What properties do these estimators have?
Unbiasedness
is \(\bar{x}/(1-\bar{x})\) unbiased for a? To find out we would need to first find the density of \(\bar{x}\), but in this case that is not possible in this generality.

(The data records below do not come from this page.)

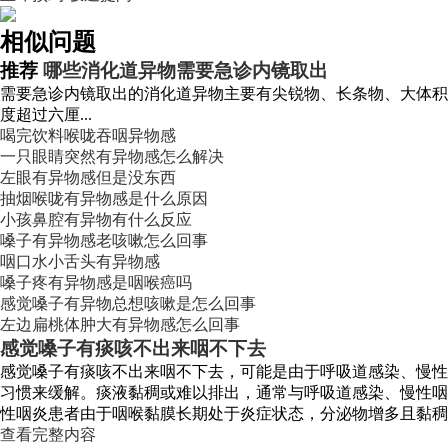
相似问题
推荐
哪些消化道异物需要急诊内镜取出
需要急诊内镜取出的消化道异物主要有尖锐物、长条物、大体积物
度超过六厘...
喝完饮料喉咙吞咽异物感
一只眼睛突然有异物感怎么解决
左眼有异物感但是没东西
抽烟喉咙有异物感是什么原因
小孩鼻腔有异物有什么反应
嗓子有异物感老咳嗽怎么回事
咽口水小舌头有异物感
嗓子疼有异物感是咽喉癌吗
感觉嗓子有异物总想咳嗽是怎么回事
左边扁桃体肿大有异物感怎么回事
感觉嗓子有痰咳不出来咽不下去
感觉嗓子有痰咳不出来咽不下去，可能是由于呼吸道感染、慢性
习惯来缓解。痰液黏稠或难以排出，通常与呼吸道感染、慢性咽
性咽炎患者由于咽喉黏膜长期处于炎症状态，分泌物增多且黏稠，容易形
查看完整内容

Instead we can run a simulation:
n <- 20; a0 <- 5; B <- 10000
x <- matrix(rbeta(n*B, a0, 1), ncol=n)
xbar <- apply(x, 1, mean)
xhat <- xbar/(1-xbar)
round(mean(xhat), 2)
## [1] 5.22
this seems to suggest that the estimator is biased for larger a.
How about the mle? First note that
\[P(-\log X_i\le x)=P(X_i>e^{-x})=1-e^{-ax}\] so \(-\log X_i\sim Exp(a)\). and therefore
\[T=-\sum_{i=1}^n \log X_i\sim Gamma(n,1/a)\] which means
\[ \begin{aligned} &E[\hat{a}_2] =E[n/T] = \\ &\int_0^\infty \frac{n}{t} \frac{a^n}{\Gamma(n)}t^{n-1}e^{-at}dt = \\ &\frac{na}{n+1}\int_0^\infty \frac{a^{n-1}}{\Gamma(n-2)}t^{(n-1)-1}e^{-at}dt = \frac{na}{n+1}\\ \end{aligned} \]

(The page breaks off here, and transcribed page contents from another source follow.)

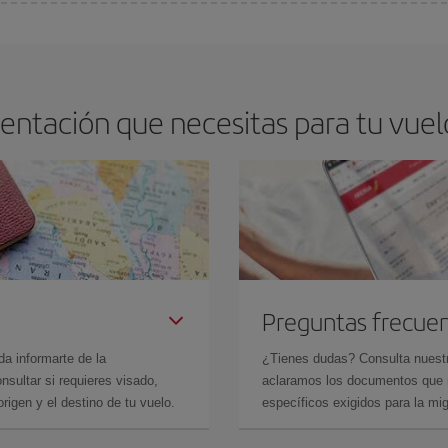
arte el mejor precio según tus necesidades de viaje. La tarifa básica, te asegu
ntación que necesitas para tu vuelo
Preguntas frecue
da informarte de la
¿Tienes dudas? Consulta nues
sultar si requieres visado,
aclaramos los documentos que ne
rigen y el destino de tu vuelo.
específicos exigidos para la mi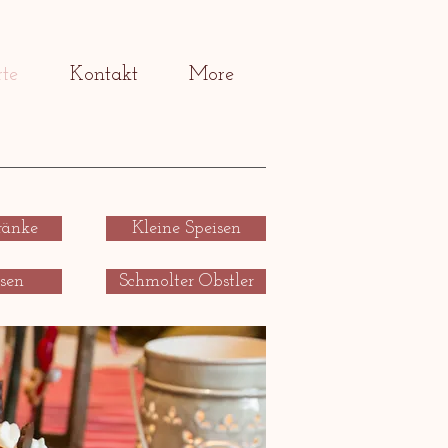
rte
Kontakt
More
ränke
Kleine Speisen
osen
Schmolter Obstler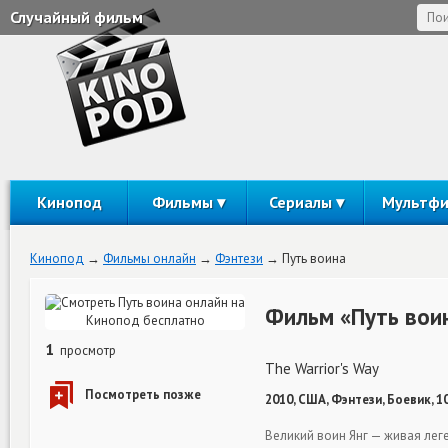
Случайный фильм
Кинопод
Фильмы
Сериалы
Мультф
Кинопод
Фильмы онлайн
Фэнтези
Путь воина
Фильм «Путь вои
1
просмотр
The Warrior's Way
2010, США, Фэнтези, Боевик, 1
Великий воин Янг — живая леге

so the mle is almost unbiased.
Sufficiency:
\[f(\pmb{x}\vert a) = a^ne^{-(a-1)T}\]
so the mle is a sufficient statistic for a.
Ancillary Statistic
\[P(T<x) = \int_0^x \frac{a^n}{\Gamma(n)}t^{n-1}e^{-at}dt=\int_0^{ax} \frac{1}{\Gamma(n)}z^{n-1}e^{-z}dz\]
using the change of variables z=at. Therefore
\[P(aT<x)=P(X<x/a)=\int_0^{x} \frac{1}{\Gamma(n)}z^{n-1}e^{-z}dz\]

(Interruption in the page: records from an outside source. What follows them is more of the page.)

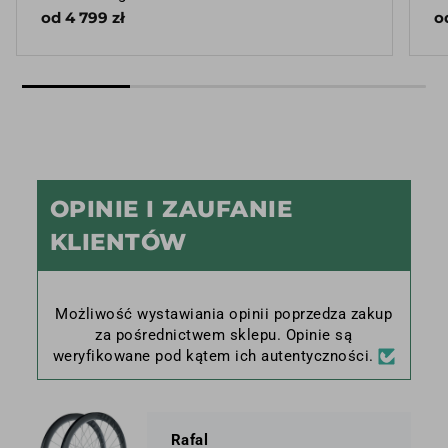
od 4 799 zł
o
OPINIE I ZAUFANIE
KLIENTÓW
Możliwość wystawiania opinii poprzedza zakup
za pośrednictwem sklepu. Opinie są
weryfikowane pod kątem ich autentyczności.
Rafal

So the distribution of \(aT\) does not depend on a, it is an ancillary statistic.
Consistency:
From the WLLN we know that \(\bar{x}\rightarrow E[X_1]=a/(a+1)\), so
\[ \begin{aligned} &P\left(\vert\frac{\bar{X}}{1-\bar{X}}-a\vert<\epsilon \right) = \\ &P\left(a-\epsilon<\frac{\bar{X}}{1-\bar{X}}<a+\epsilon \right) = \\ &P\left(\frac{a-\epsilon}{1+a-\epsilon}<\bar{X}<\frac{a+\epsilon}{1+a+\epsilon} \right) = \\ &P\left(\frac{a-\epsilon}{1+a-\epsilon}-\frac{a}{a+1}<\bar{X}-\frac{a}{a+1}<\frac{a+\epsilon}{1+a+\epsilon}-\frac{a}{a+1} \right) =\\ &P\left(\frac{-\epsilon}{(1+a-\epsilon)(a+1)}<\bar{X}-\frac{a}{a+1}<\frac{\epsilon}{(1+a+\epsilon)(a+1)} \right) \ge\\ &P\left(-M_a\epsilon<\bar{X}-\frac{a}{a+1}<M_a\epsilon \right) =\\ &P\left(\vert \bar{X}-\frac{a}{a+1}\vert <M_a\epsilon \right) \rightarrow 1\\ \end{aligned} \] as \(n\rightarrow\infty\), where
\[M_a=\max\{\frac1{(1+a-\epsilon)(a+1)},\frac{1}{(1+a-\epsilon)(a+1)}\}\] so we see that the method of moments estimator is a consistent estimator of a.
Note: it is in general not true that if \(X_n\rightarrow x\) in probability then \(g(X_n)\rightarrow g(x)\) for any function g.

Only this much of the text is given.